During the meeting, experts emphasized the lack of comprehensive data on these systems, noting that the State Water Board does not currently possess a complete database akin to the aquifer risk map. The UMass model is designed to provide valuable insights into the sanitation infrastructure needs of various parcels of land across California, using advanced machine learning techniques.

The model operates in two stages: first, it identifies whether a parcel requires sanitation infrastructure, and second, it categorizes the type of system in place—either a sewer connection or an on-site system like a septic tank. This classification is based on a variety of features, including proximity to wastewater treatment facilities and demographic data from the U.S. Census.

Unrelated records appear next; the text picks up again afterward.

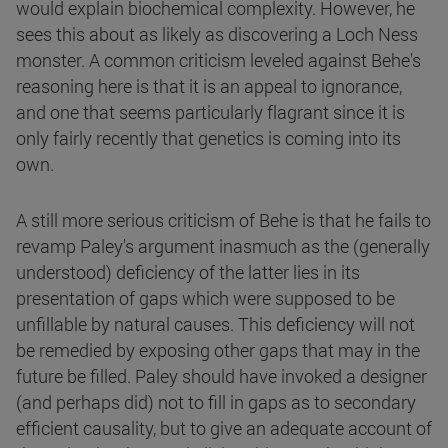
would explain biochemical complexity. However, he
sees this about as likely as discovering a Loch Ness
monster. A common criticism leveled against Behe's
reasoning here is that it is an appeal to ignorance,
and one that seems particularly flagrant since it is
only fairly recently that genetics is coming into its
own.
A still more serious criticism of Behe is that he fails to
revamp Paley's argument inasmuch as the (generally
understood) deficiency of the latter lies in its
presentation of gaps which were supposed to be
unfillable by natural causes. This deficiency will not
be remedied by exposing other gaps that may in the
future be filled. Paley should have invoked a designer
(and perhaps did) not to fill in gaps as to secondary
efficient causality, but to give an adequate account of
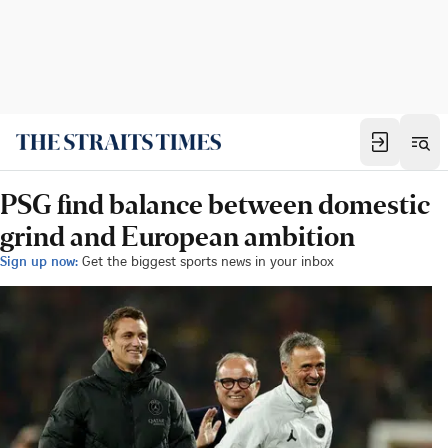
PSG find balance between domestic
grind and European ambition
Sign up now:
Get the biggest sports news in your inbox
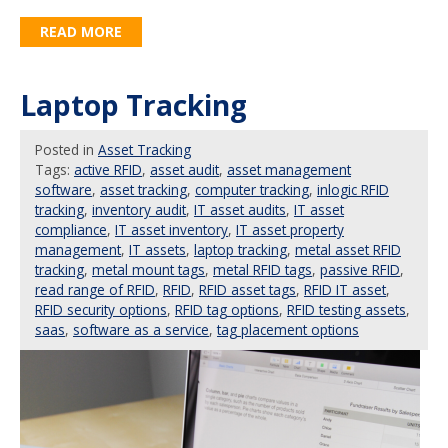
READ MORE
Laptop Tracking
Posted
in
Asset Tracking
Tags:
active RFID
,
asset audit
,
asset management
software
,
asset tracking
,
computer tracking
,
inlogic RFID
tracking
,
inventory audit
,
IT asset audits
,
IT asset
compliance
,
IT asset inventory
,
IT asset property
management
,
IT assets
,
laptop tracking
,
metal asset RFID
tracking
,
metal mount tags
,
metal RFID tags
,
passive RFID
,
read range of RFID
,
RFID
,
RFID asset tags
,
RFID IT asset
,
RFID security options
,
RFID tag options
,
RFID testing assets
,
saas
,
software as a service
,
tag placement options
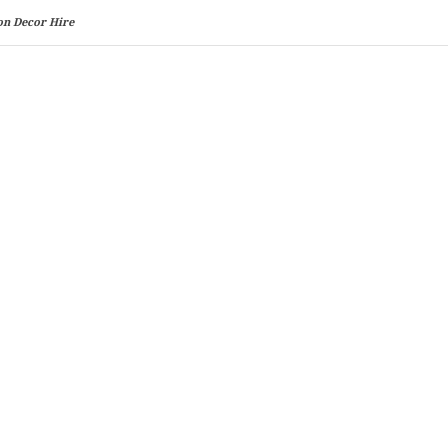
on Decor Hire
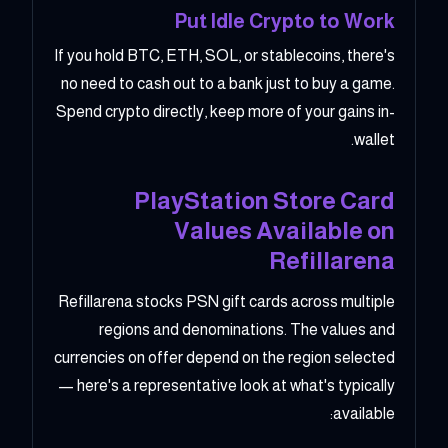
Put Idle Crypto to Work
If you hold BTC, ETH, SOL, or stablecoins, there's
no need to cash out to a bank just to buy a game.
Spend crypto directly, keep more of your gains in-
wallet.
PlayStation Store Card
Values Available on
Refillarena
Refillarena stocks PSN gift cards across multiple
regions and denominations. The values and
currencies on offer depend on the region selected
— here's a representative look at what's typically
available:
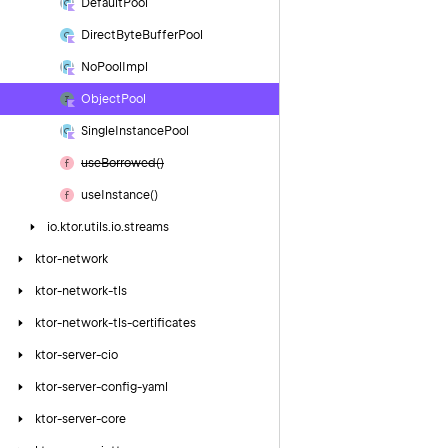
Default
Pool
Direct
Byte
Buffer
Pool
No
Pool
Impl
Object
Pool
Single
Instance
Pool
use
Borrowed()
use
Instance()
io.
ktor.
utils.
io.
streams
ktor-network
ktor-network-tls
ktor-network-tls-certificates
ktor-server-cio
ktor-server-config-yaml
ktor-server-core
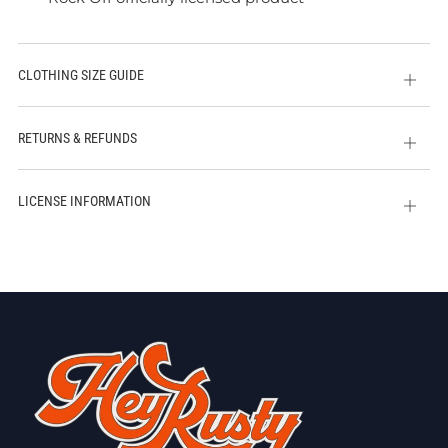
CLOTHING SIZE GUIDE
Open
tab
RETURNS & REFUNDS
Open
tab
LICENSE INFORMATION
Open
tab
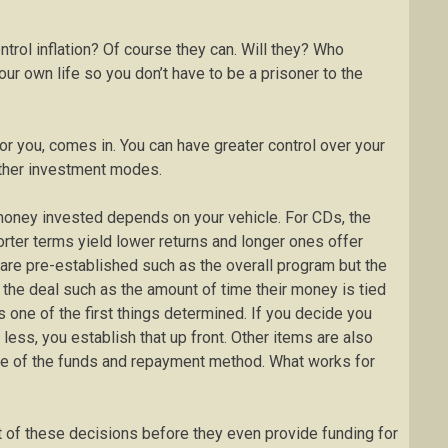
trol inflation? Of course they can. Will they? Who
r own life so you don’t have to be a prisoner to the
for you, comes in. You can have greater control over your
other investment modes.
money invested depends on your vehicle. For CDs, the
orter terms yield lower returns and longer ones offer
s are pre-established such as the overall program but the
f the deal such as the amount of time their money is tied
 one of the first things determined. If you decide you
less, you establish that up front. Other items are also
use of the funds and repayment method. What works for
t of these decisions before they even provide funding for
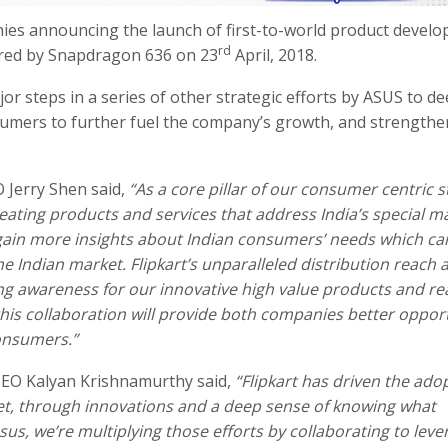
nies announcing the launch of first-to-world product develo
rd
ered by Snapdragon 636 on 23
April, 2018.
jor steps in a series of other strategic efforts by ASUS to d
umers to further fuel the company’s growth, and strengthen
Jerry Shen said,
“As a core pillar of our consumer centric s
eating products and services that address India’s special m
 gain more insights about Indian consumers’ needs which ca
e Indian market. Flipkart’s unparalleled distribution reach 
ong awareness for our innovative high value products and re
his collaboration will provide both companies better oppor
consumers.”
EO Kalyan Krishnamurthy said,
“Flipkart has driven the ado
et, through innovations and a deep sense of knowing what
us, we’re multiplying those efforts by collaborating to leve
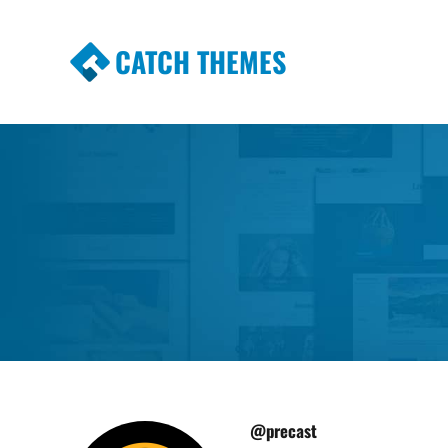
CATCH THEMES
Premium Responsive WordPress Themes wi
Themes
@precast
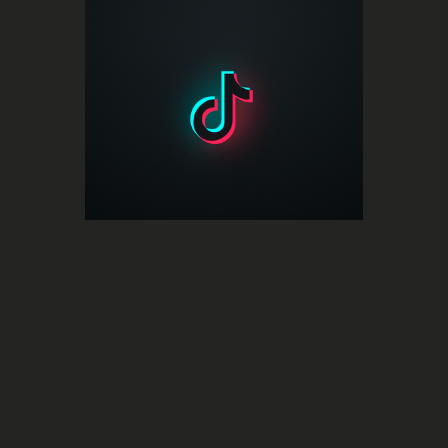
Social Media
An all-in-one music insights platform
TikTok for Artists
for artists on TikTok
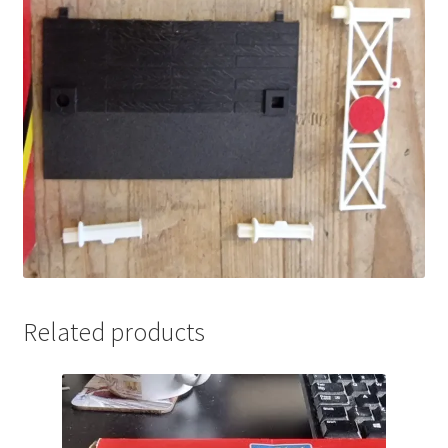
Related products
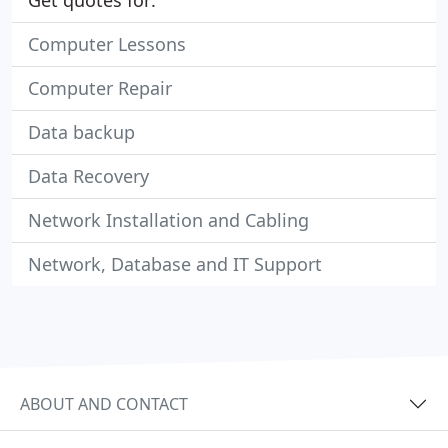
Get quotes for:
Computer Lessons
Computer Repair
Data backup
Data Recovery
Network Installation and Cabling
Network, Database and IT Support
ABOUT AND CONTACT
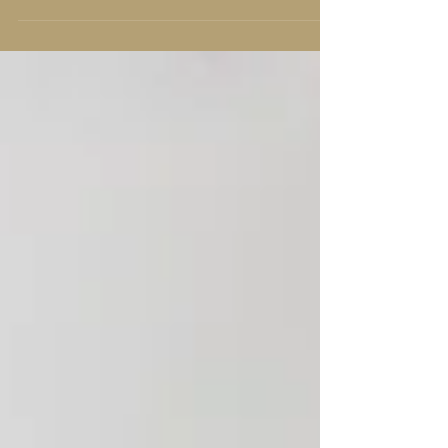
applications, from aromatherapy to
cleaning products, essential oils offer
many benefits that can enhance
various aspects of your life. They are
natural, plant-derived compounds that
capture the essence of their source
plant, offering both therapeutic and
practical uses. A collection of essential
oils for wellness and aromatherapy
Benefits of Essential Oils The ben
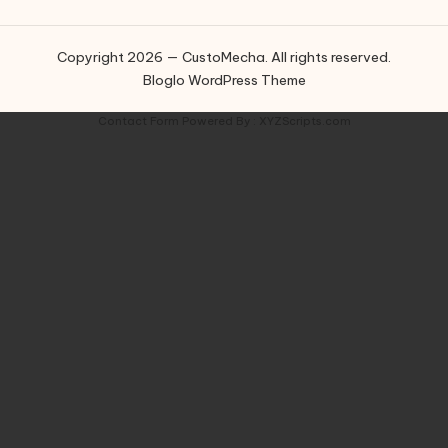
Copyright 2026 — CustoMecha. All rights reserved.
Bloglo WordPress Theme
Contact Form
Powered By :
XYZScripts.com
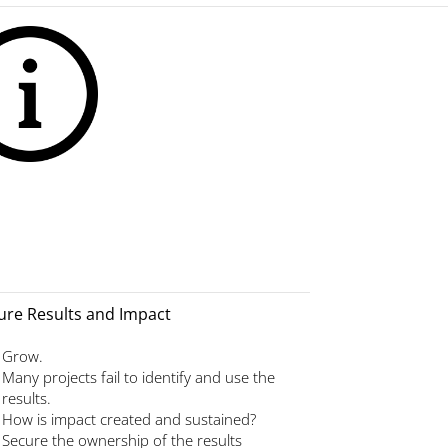
ure Results and Impact
Grow.
Many projects fail to identify and use the
results.
How is impact created and sustained?
Secure the ownership of the results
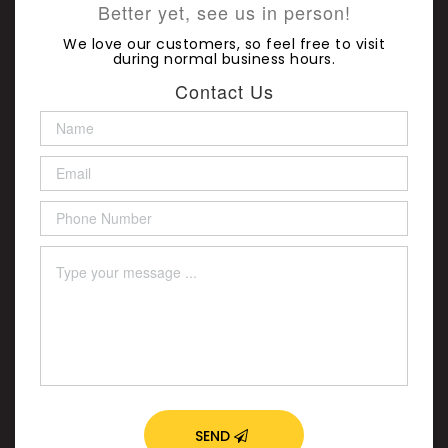
Better yet, see us in person!
We love our customers, so feel free to visit
during normal business hours.
Contact Us
SEND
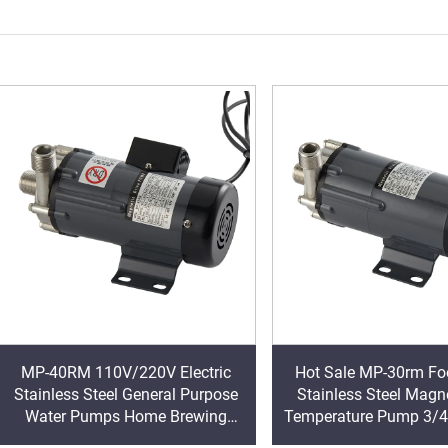
MP-40RM 110V/220V Electric
Hot Sale MP-30rm Fo
Stainless Steel General Purpose
Stainless Steel Magn
Water Pumps Home Brewing
Temperature Pump 3/4
Food Grade Magnetic BSP/NPT
Brew Beer Pump OE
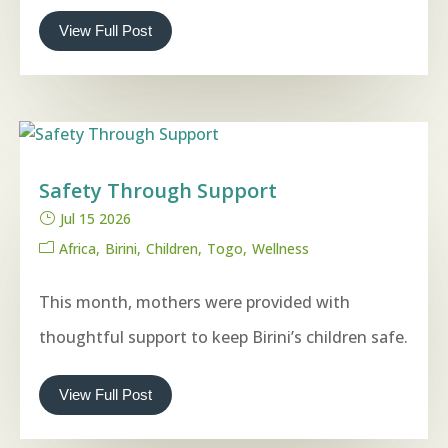
View Full Post
Safety Through Support
Jul 15 2026
Africa
Birini
Children
Togo
Wellness
This month, mothers were provided with
thoughtful support to keep Birini’s children safe.
View Full Post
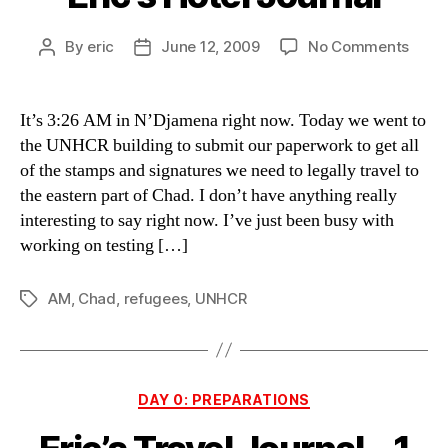
on
By
eric
June 12, 2009
No Comments
Post
Post
Eric’s
author
date
Hotel
Journ
It’s 3:26 AM in N’Djamena right now. Today we went to
the UNHCR building to submit our paperwork to get all
of the stamps and signatures we need to legally travel to
the eastern part of Chad. I don’t have anything really
interesting to say right now. I’ve just been busy with
working on testing […]
AM
,
Chad
,
refugees
,
UNHCR
Tags
Categories
DAY 0: PREPARATIONS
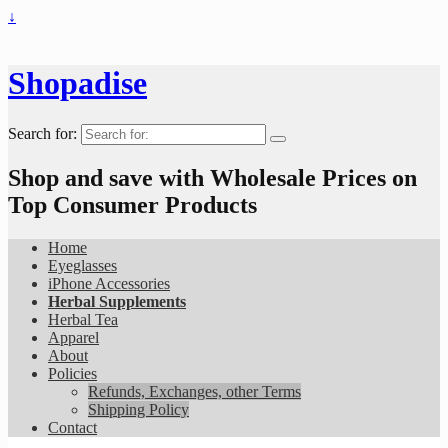
↓
Shopadise
Search for:
Shop and save with Wholesale Prices on
Top Consumer Products
Home
Eyeglasses
iPhone Accessories
Herbal Supplements
Herbal Tea
Apparel
About
Policies
Refunds, Exchanges, other Terms
Shipping Policy
Contact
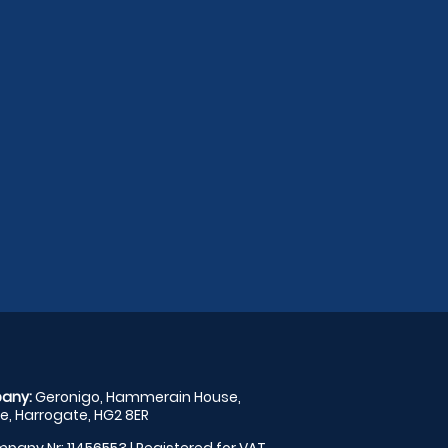
any:
Geronigo, Hammerain House,
, Harrogate, HG2 8ER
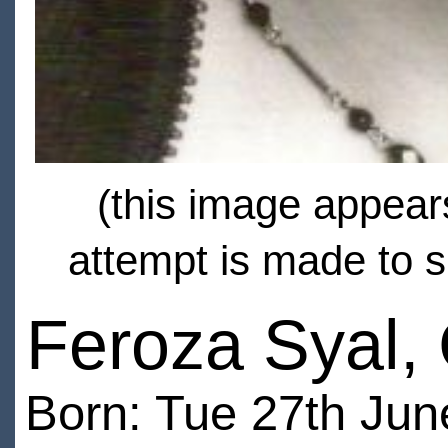
(this image appears
attempt is made to s
Feroza Syal,
Born: Tue 27th Jun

Importantly, the model does not guarantee 100% accuracy but offers good approximations based on available data. It also respects privacy concerns by not disclosing parcel-level information publicly. The model's predictions are supported by a confidence value, indicating the certainty of its classifications.

Initial results from the model show promising accuracy rates, ranging from 65% to 95% across different counties, with an overall accuracy of around 94%. This high level of performance suggests that the model can effectively inform future decisions regarding wastewater management and infrastructure development in California.

As the state continues to gather more comprehensive data, the UMass model could become an essential tool for addressing the sanitation needs of unsewered areas, ultimately improving public health and environmental outcomes across California.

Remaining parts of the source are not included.